Лица мужчины я не видела. Он сидел на диване, выпрямив одну ногу и согнувшись, словно мои слова лягли на его плечи тяжелым грузом. Длинные, сильные пальцы обхватили голову, выделялись на черной гриве волос, заставляя невольно любоваться своим мраморным, скульптурным совершенством.
— Я искал Лизу и Алексанра, — донесся до меня глухой голос. — Не мог поверить в человеческую подлость. Все деньги которые были переведены на содержание детей, Аврора умудрилась прикарманить себе.
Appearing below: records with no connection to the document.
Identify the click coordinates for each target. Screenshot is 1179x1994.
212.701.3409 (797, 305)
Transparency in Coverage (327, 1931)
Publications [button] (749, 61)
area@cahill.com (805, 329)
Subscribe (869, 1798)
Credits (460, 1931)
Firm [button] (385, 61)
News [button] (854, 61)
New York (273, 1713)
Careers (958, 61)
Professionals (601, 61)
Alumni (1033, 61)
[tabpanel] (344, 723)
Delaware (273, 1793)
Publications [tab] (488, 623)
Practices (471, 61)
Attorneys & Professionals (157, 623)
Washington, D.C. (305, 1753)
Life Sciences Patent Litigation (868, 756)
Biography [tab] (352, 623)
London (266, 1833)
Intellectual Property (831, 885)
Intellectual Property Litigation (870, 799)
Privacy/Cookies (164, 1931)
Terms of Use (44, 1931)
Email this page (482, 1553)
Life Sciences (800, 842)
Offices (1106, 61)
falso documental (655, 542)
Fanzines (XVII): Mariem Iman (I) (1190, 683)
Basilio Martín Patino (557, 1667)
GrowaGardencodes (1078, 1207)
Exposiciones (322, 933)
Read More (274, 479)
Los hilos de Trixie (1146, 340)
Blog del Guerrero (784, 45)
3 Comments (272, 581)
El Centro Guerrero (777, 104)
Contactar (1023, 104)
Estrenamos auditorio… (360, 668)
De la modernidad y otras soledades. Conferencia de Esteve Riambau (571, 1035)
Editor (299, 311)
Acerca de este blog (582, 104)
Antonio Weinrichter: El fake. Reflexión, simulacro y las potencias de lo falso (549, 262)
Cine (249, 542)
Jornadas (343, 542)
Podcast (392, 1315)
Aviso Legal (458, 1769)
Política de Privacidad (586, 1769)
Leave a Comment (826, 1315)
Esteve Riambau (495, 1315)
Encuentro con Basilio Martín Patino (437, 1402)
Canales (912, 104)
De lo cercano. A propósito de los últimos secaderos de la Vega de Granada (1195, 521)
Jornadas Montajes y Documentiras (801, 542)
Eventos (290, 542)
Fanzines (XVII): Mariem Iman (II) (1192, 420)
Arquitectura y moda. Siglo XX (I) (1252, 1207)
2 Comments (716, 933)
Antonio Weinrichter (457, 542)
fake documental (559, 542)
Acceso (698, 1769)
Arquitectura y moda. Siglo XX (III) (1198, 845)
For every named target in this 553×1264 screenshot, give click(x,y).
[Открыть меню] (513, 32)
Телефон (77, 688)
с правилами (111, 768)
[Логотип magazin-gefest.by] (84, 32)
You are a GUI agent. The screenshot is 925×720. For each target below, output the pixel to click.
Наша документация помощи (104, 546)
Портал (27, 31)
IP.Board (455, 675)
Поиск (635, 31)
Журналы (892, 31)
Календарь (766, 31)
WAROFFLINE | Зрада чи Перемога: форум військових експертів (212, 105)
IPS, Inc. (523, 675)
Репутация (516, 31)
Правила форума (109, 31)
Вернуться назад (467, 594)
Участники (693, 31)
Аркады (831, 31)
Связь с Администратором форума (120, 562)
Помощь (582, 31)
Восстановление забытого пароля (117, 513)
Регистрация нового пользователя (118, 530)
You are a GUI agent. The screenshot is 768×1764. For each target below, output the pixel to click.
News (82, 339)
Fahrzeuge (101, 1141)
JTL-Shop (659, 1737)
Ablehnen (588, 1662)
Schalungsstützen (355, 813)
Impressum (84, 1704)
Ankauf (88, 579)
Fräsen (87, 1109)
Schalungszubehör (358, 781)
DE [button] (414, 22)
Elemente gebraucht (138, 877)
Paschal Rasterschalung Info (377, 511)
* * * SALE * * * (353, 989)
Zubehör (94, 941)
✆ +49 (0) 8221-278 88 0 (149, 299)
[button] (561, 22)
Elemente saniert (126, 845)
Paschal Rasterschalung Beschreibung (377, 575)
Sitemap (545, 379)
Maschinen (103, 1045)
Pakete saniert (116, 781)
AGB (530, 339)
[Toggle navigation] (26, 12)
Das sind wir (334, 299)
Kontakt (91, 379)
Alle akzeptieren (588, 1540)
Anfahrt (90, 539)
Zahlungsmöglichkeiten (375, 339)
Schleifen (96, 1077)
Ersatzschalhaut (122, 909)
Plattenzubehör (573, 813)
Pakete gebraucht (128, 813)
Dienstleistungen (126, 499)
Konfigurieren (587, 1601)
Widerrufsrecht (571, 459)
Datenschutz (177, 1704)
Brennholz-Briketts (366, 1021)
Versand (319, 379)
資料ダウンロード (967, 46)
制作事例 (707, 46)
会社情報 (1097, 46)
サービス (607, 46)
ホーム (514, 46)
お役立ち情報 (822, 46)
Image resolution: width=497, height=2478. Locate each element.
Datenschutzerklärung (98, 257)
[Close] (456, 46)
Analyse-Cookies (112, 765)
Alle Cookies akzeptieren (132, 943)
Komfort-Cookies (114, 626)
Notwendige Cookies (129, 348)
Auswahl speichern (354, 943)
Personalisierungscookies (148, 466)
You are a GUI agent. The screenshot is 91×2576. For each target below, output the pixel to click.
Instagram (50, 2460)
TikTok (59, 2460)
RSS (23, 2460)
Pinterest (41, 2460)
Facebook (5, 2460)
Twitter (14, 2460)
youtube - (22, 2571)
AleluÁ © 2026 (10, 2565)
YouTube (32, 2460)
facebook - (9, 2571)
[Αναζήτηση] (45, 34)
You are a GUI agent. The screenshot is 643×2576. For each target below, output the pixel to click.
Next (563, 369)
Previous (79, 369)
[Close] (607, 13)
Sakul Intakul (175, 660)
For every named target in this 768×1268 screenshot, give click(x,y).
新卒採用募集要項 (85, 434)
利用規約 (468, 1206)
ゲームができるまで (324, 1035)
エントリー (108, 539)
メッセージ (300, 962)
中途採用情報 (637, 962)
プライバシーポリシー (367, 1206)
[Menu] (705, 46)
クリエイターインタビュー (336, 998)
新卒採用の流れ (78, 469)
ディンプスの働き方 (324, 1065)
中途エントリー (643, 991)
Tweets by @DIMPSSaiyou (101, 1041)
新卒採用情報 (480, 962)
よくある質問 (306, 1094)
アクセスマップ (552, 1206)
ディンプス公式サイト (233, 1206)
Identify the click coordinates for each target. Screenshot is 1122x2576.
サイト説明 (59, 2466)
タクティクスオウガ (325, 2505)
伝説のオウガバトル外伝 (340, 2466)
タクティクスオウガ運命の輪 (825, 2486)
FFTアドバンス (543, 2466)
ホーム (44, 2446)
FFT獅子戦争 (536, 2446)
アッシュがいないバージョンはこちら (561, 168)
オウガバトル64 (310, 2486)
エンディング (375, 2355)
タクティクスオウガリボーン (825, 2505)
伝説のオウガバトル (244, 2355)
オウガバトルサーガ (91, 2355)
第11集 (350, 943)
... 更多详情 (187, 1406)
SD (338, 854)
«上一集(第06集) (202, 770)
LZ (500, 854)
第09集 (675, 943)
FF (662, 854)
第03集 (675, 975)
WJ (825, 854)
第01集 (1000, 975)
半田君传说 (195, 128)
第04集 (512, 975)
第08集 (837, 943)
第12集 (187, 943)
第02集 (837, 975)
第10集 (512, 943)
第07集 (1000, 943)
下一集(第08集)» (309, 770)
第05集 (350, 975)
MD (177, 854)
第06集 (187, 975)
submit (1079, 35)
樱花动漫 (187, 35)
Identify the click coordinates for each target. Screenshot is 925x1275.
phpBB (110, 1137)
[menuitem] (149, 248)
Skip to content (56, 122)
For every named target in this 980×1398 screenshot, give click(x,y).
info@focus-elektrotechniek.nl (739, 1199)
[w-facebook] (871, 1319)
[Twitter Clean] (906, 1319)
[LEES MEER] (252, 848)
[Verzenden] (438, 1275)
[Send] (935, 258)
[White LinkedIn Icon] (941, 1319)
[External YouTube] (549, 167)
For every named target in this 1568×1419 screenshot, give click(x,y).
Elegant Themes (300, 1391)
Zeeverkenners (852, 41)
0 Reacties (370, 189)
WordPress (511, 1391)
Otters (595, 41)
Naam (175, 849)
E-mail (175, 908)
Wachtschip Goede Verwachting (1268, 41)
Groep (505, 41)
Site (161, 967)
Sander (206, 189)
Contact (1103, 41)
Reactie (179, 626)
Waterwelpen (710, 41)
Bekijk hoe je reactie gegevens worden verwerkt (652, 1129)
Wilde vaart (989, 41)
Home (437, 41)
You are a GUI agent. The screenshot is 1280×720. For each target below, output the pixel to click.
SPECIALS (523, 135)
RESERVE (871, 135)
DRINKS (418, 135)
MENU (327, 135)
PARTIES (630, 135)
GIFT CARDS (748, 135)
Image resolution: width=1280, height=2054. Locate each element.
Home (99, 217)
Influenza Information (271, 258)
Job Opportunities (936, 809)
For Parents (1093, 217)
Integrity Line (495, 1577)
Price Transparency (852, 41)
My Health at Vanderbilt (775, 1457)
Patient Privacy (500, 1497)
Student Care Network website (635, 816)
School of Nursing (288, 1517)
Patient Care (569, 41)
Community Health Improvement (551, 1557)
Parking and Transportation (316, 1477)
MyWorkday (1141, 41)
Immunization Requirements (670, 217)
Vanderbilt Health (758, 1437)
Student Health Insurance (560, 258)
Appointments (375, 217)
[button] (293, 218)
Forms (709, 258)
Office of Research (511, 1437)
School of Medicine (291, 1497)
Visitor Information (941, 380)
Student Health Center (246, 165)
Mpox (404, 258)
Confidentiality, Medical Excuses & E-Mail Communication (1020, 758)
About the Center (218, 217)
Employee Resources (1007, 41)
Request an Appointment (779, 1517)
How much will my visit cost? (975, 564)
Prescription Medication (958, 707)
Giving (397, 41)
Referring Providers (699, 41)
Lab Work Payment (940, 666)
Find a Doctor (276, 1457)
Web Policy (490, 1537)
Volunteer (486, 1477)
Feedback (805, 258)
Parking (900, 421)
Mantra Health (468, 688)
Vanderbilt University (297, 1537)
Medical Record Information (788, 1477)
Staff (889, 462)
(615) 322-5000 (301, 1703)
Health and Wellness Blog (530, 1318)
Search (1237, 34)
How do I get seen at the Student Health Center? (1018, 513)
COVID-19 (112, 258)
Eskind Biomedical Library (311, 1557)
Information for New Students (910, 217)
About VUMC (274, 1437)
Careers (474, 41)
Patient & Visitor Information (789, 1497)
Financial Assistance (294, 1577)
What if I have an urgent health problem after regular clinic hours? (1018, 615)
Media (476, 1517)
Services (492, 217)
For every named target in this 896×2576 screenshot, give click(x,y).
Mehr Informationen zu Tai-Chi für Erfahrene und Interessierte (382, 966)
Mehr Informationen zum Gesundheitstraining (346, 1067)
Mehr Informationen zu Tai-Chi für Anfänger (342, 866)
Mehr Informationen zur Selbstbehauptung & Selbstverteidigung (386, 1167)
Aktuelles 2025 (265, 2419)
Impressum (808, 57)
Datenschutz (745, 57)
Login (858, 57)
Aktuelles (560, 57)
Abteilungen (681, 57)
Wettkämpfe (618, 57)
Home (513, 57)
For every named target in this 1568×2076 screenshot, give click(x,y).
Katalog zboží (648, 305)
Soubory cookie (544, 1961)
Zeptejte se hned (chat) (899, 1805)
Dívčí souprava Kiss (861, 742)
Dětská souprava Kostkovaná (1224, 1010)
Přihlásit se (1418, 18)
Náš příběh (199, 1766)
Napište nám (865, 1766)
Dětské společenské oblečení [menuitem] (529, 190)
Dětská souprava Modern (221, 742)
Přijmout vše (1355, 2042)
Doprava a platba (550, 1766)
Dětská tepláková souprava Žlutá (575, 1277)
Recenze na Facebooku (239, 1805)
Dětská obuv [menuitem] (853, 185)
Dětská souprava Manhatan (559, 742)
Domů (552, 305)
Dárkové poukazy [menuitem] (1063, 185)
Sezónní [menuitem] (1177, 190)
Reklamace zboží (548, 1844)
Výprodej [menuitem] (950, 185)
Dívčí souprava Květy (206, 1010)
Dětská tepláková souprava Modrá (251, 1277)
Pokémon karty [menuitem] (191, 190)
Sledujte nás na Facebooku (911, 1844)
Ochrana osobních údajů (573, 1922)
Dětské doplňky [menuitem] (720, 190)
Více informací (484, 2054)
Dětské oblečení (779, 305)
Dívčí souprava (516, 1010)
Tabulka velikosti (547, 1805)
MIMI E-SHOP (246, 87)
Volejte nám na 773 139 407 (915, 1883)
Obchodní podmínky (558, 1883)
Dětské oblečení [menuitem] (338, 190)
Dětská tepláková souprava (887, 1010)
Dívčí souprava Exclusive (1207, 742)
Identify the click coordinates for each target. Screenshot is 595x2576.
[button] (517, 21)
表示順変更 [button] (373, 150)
Впрочем, чему удивляться. Я и сам, грешил подобным... Да, рудники были куплены на твои деньги Эмма. Но, я не должен сейчас оправдываться. Ты меня почти убила! Считай, что я взял компенсацию, за тот месяц, который я провел в чертовой пещере.
Он поднял голову и посмотрел на меня так пристально, словно хотел добраться до моих мыслей.
— Я все еще не верю, что ты ничего не помнишь. Не может человек так сильно измениться, только из-за того, что неудачно упал и ударился головой о камни. Злобную сущность, которая жила в Эмме, можно истребить только физически. Я боюсь за своих детей, боюсь, что в один не очень прекрасный день, отвратительная фурия опять проснется.
Я вздохнула и села за стол. Усталость и безразличие вдруг навалились на меня, словно тяжелые мешки наполненные камнями.
— И поэтому ты подослал новую гувернантку. Что же ты так рискуешь любимой девушкой, Загряжский? А если и правда, я притворяюсь до поры, до времени. Как, твоя наушница сможет спасти себя и детей от разбушевавшегося монстра?
Мужчина встрепенулся. С досадой дернул плечом.
— Аделина, вовсе не моя любимая девушка! Ты права Эмма, этот ход действительно глупый. Но я не смог придумать ничего лучшего! А в тебя и правда, может вновь вселиться Злая Эмма? — его голос дрогнул от волнения.
Я молчала. Просто не знала, что ответить мужчине. Разглядывала картину на стене, раздумывая куда ее отправить на костер или на чердак? Вдруг мой взляд зацепился за скомканный клочок бумаги, который соскользнул с края изуродованного стула и белым самолетиком спланировал прямо на зеленое сукно письменного стола.